赵朔站在舟城码头的栈桥上,看着二十艘战船依次驶出港湾。这些船与齐、楚的铜皮战船不同,船体更窄更长,船首尖锐如梭,两侧各有十二支长桨。最奇特的是船帆——不是常见的方形帆,而是三角形的软帆,可以随风向调整角度。
“这是‘飞鱼船’。”范蠡站在他身旁解释,“船身用南洋硬木所造,比中原的松木轻三成,但坚固五成。顺风时全帆,逆风时可收帆纯靠桨力,在狭窄河道里尤其灵活。”
“船首那个凸起是什么?”赵朔注意到每艘船船首都有个金属装置。
“破浪锥。包了层铜皮,必要时可以撞击敌船。”范蠡顿了顿,“但这次去淮泗,最重要的装备在船舱里——每艘船带了十枚改良的猛火油罐,引信做了防水处理,可以用床弩发射。”
赵朔点头。昨夜他已经和徐衍、范蠡制定了完整的支援方案:舟城水师不走泗水主河道,而是从东海南下,经淮河支流秘密进入偃控制的内河水域。这样既能避开齐国水师的侦察,又能从侧翼发起突袭。
“徐衍呢?”他问。
“在陨铁工坊,带着工匠试验淬火。”范蠡望向城内升起的黑烟,“他说要亲自监督第一炉的成败。”
两人离开码头,朝工坊区走去。舟城虽小,但规划井然有序:北区是船坞和码头,东区是民居集市,西区则是各类工坊。清晨时分,铁匠铺已传出叮当声,木匠在刨削船板,空气中混合着焦炭、桐油和海腥的味道。
陨铁工坊建在最西侧的山崖下,远离民居——这是防范爆炸的措施。赵朔走进工坊时,热浪扑面而来。
工坊中央立着一座两人高的熔炉,炉体用耐火砖砌成,外形与邯郸的黑铁坊熔炉相似,但烟囱更高更细。炉火正旺,从观察孔能看到内部白炽的火焰。

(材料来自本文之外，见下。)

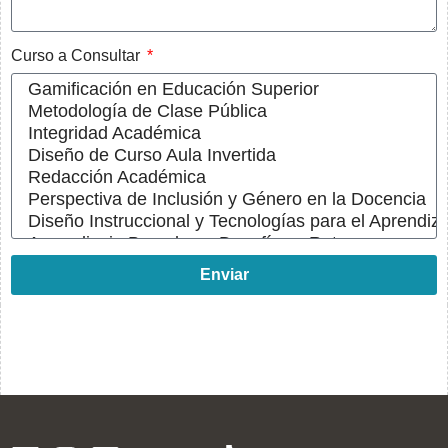
Curso a Consultar
Enviar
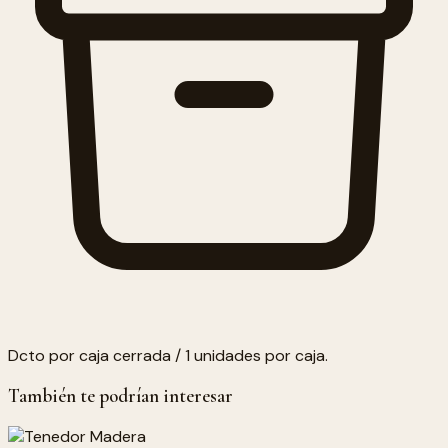
Dcto por caja cerrada / 1 unidades por caja.
También te podrían interesar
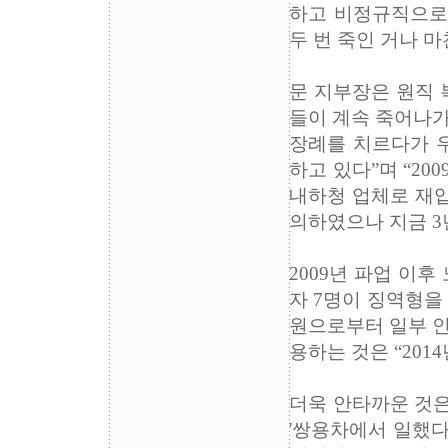
하고 비정규직으로 
두 번 죽인 거나
문 지부장은 원직 
들이 계속 죽어나가
장례를 치르다가 우
하고 있다”며 “2
내하청 업체로 재입
의하였으나 지금 3
2009년 파업 이
자 7명이 징역형을
원으로부터 일부 인
용하는 것은 “201
더욱 안타까운 것은
'쌍용차에서 일했다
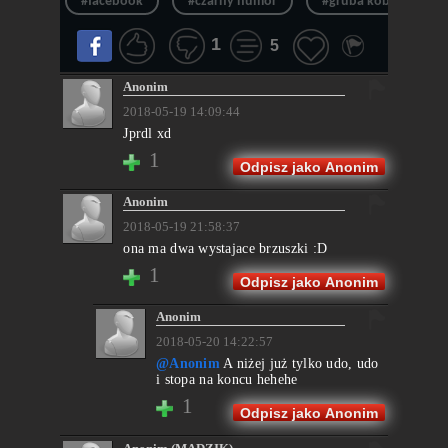
#facebook
#czarny humor
#gruba kobieta
1
5
Anonim
2018-05-19 14:09:44
Jprdl xd
1
Odpisz jako Anonim
Anonim
2018-05-19 21:58:37
ona ma dwa wystajace brzuszki :D
1
Odpisz jako Anonim
Anonim
2018-05-20 14:22:57
@Anonim
A niżej już tylko udo, udo
i stopa na koncu hehehe
1
Odpisz jako Anonim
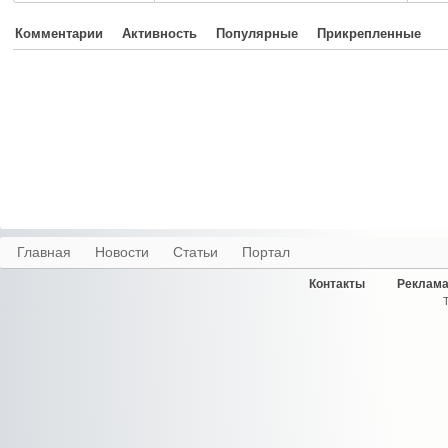
Комментарии
Активность
Популярные
Прикрепленные
Главная
Новости
Статьи
Портал
Контакты
Реклама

徐衍赤裸上身,身上汗水淋漓。他正指挥四个工匠往炉内添加焦炭,另一个工匠则用长钳夹着一块暗黑色的石头——那就是陨石原矿,表面坑洼不平,在火光下泛着诡异的金属光泽。
“温度够了!”一个老工匠喊道,“海盐晶!”
徐衍打开一个陶罐,从中舀出一勺晶莹的颗粒。这些颗粒呈淡蓝色,在火光中折射出彩虹般的光晕。他将海盐晶撒入炉中,炉火瞬间变色——从橙黄转为青白,温度骤然升高。
“退后!”徐衍厉声道。
所有人退到三丈外。炉内传来噼啪爆响,像是有什么东西在炸裂。紧接着,一股黑烟从烟囱喷出,烟中带着刺鼻的硫磺味。
“杂质排出来了。”徐衍盯着炉火,“准备模具!”
工匠们抬来一个石制模具,内腔是剑坯的形状。徐衍亲自操作长钳,从炉中夹出一团炽亮的金属液——那液体不是常见的铁水红色,而是泛着金蓝的异彩,流动时似乎有星点在闪烁。
金属液注入模具,白烟升腾。待稍稍冷却,徐衍用钳子夹出剑坯,此时剑坯仍通红灼热。
“黑油!”他喝道。
另一个工匠端来陶盆,盆中是黏稠的猛火油。徐衍将剑坯浸入油中——
“嗤啦!”
火焰瞬间窜起三尺高,热浪逼得众人又退一步。徐衍心中默数三息,迅速取出剑坯,此时剑身已变成暗红色。他再次将剑坯插入炉火中加热,如此反复八次。
到第九次时,异象出现了。
当烧红的剑坯第九次浸入猛火油时,剑身突然发出低沉的嗡鸣声。油面上的火焰不再是橙红色,而是变成了诡异的蓝白色。更奇特的是,剑身上浮现出细密的纹路——那些纹路像是自然生长出来的,蜿蜒如树枝,又似闪电,在火光中明明灭灭。
“星纹……成了!”老工匠激动得声音发颤。
徐衍将剑坯最后一次取出,这次不再加热,而是放在石台上自然冷却。待剑身完全变暗,他用磨石开始打磨。
赵朔走近观看。随着剑身表面黑色的氧化层被磨去,露出了下方的金属——那是他从未见过的材质:底色是深沉的暗蓝,但转动时又会折射出紫、金、银三色微光。而剑身上那些“星纹”更是奇妙,像是把夜空中的星辰脉络镌刻在了金属里。
“试试。”徐衍将剑递给赵朔。
剑入手,比同尺寸的青铜剑轻三分之一,但握感沉稳。赵朔走到工坊外的试剑木桩前,挥剑斩下——
没有金属碰撞的巨响,只有“唰”的一声轻响。碗口粗的木桩应声而断,切口光滑如镜。再看剑刃,毫发无伤。
“用全力砍那块铁锭。”徐衍指向角落里的铸铁锭。
赵朔深吸一口气,双手握剑,全力劈斩!
“铛!”
这次有金石交击之声。铸铁锭被斩出一道深达半寸的缺口,而陨铁剑的刃口只微微卷了一点,用磨石轻蹭就恢复如初。
工坊内一片寂静,所有人都被这性能震撼了。
“如果用这种陨铁打造黑潮军的甲片……”赵朔喃喃道。
“那普通箭矢根本无法穿透。”范蠡接话,“但赵卿,陨石有限。徐衍说琅琊屿的存货,最多能打造三百人的全套装备。”